Task inputs Start Marker

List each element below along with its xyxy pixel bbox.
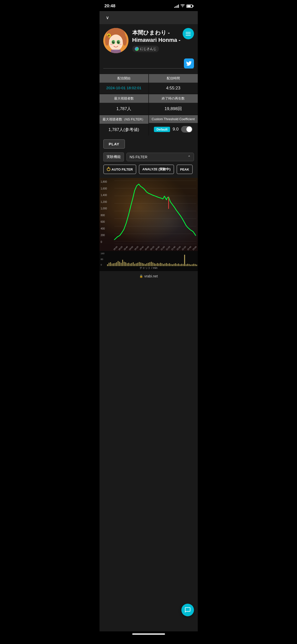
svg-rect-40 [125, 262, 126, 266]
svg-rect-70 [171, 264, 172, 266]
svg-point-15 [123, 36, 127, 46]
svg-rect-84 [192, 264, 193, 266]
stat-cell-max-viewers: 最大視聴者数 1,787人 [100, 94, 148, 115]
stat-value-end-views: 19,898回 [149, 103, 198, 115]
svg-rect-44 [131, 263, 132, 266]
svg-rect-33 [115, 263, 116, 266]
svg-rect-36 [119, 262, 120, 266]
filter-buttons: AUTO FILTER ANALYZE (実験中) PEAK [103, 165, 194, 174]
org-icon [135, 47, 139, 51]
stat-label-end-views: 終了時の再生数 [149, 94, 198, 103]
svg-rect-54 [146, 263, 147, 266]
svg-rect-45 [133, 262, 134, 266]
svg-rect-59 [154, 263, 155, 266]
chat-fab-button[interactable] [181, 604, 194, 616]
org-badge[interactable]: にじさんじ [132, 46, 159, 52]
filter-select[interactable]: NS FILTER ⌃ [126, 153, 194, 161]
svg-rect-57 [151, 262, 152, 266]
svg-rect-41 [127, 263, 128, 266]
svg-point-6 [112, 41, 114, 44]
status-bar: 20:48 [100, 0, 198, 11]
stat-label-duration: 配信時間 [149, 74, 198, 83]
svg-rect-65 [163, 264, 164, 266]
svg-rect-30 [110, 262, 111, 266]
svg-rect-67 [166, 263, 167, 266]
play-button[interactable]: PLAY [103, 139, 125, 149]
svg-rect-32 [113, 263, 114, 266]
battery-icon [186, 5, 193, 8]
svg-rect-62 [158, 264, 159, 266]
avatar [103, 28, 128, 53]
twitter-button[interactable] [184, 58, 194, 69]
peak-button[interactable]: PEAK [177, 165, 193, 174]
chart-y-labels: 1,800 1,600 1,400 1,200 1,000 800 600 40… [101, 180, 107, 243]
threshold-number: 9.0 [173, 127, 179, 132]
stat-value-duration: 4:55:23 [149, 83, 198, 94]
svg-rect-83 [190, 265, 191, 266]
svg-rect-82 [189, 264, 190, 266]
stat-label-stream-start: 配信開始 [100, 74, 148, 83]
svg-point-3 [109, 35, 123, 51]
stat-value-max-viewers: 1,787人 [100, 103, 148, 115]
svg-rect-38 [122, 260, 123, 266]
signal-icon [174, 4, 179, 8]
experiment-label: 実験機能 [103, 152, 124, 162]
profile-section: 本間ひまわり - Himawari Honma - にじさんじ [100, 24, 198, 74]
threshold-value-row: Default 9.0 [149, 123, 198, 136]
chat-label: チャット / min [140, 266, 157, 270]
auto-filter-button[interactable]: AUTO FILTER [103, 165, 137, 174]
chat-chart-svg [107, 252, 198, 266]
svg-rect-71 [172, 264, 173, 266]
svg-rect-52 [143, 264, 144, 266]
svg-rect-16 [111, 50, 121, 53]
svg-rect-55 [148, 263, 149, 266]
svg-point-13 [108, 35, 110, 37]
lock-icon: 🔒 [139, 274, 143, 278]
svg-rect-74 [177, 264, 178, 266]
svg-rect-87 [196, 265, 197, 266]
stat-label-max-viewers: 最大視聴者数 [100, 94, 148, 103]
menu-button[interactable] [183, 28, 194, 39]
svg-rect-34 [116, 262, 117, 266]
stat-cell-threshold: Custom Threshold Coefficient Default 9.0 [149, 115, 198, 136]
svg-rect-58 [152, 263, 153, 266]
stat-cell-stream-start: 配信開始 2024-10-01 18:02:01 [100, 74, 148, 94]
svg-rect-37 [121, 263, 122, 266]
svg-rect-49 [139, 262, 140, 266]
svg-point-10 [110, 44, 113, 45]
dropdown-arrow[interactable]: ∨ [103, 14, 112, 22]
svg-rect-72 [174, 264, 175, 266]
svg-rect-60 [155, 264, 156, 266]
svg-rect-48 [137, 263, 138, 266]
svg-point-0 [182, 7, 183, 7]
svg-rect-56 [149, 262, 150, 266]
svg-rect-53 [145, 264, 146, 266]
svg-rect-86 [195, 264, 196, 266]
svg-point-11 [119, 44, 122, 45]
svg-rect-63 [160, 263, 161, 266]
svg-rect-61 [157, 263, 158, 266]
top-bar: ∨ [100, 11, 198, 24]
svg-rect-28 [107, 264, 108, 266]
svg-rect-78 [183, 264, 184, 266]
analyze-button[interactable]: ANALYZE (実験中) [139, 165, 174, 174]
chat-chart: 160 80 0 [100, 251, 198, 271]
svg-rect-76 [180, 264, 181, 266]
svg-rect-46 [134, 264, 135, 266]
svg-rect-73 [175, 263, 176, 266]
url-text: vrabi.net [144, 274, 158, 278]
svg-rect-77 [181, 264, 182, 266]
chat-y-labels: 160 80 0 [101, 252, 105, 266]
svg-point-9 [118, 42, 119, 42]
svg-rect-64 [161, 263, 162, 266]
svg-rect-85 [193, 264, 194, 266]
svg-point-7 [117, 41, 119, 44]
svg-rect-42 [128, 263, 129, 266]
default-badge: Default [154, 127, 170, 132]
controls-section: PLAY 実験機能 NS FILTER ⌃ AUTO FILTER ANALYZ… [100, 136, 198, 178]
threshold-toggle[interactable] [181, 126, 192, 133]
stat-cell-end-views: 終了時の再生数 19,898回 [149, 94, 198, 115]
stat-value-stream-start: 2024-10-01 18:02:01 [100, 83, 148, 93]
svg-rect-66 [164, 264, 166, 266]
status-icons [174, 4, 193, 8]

Task inputs End Marker

Please return every line of the records that contains the word "interactable".

_Solution to this task_.
chat-fab-button[interactable] [181, 604, 194, 616]
org-badge[interactable]: にじさんじ [132, 46, 159, 52]
filter-select[interactable]: NS FILTER ⌃ [126, 153, 194, 161]
play-button[interactable]: PLAY [103, 139, 125, 149]
twitter-button[interactable] [184, 58, 194, 69]
peak-button[interactable]: PEAK [177, 165, 193, 174]
auto-filter-button[interactable]: AUTO FILTER [103, 165, 137, 174]
menu-button[interactable] [183, 28, 194, 39]
dropdown-arrow[interactable]: ∨ [103, 14, 112, 22]
analyze-button[interactable]: ANALYZE (実験中) [139, 165, 174, 174]
threshold-toggle[interactable] [181, 126, 192, 133]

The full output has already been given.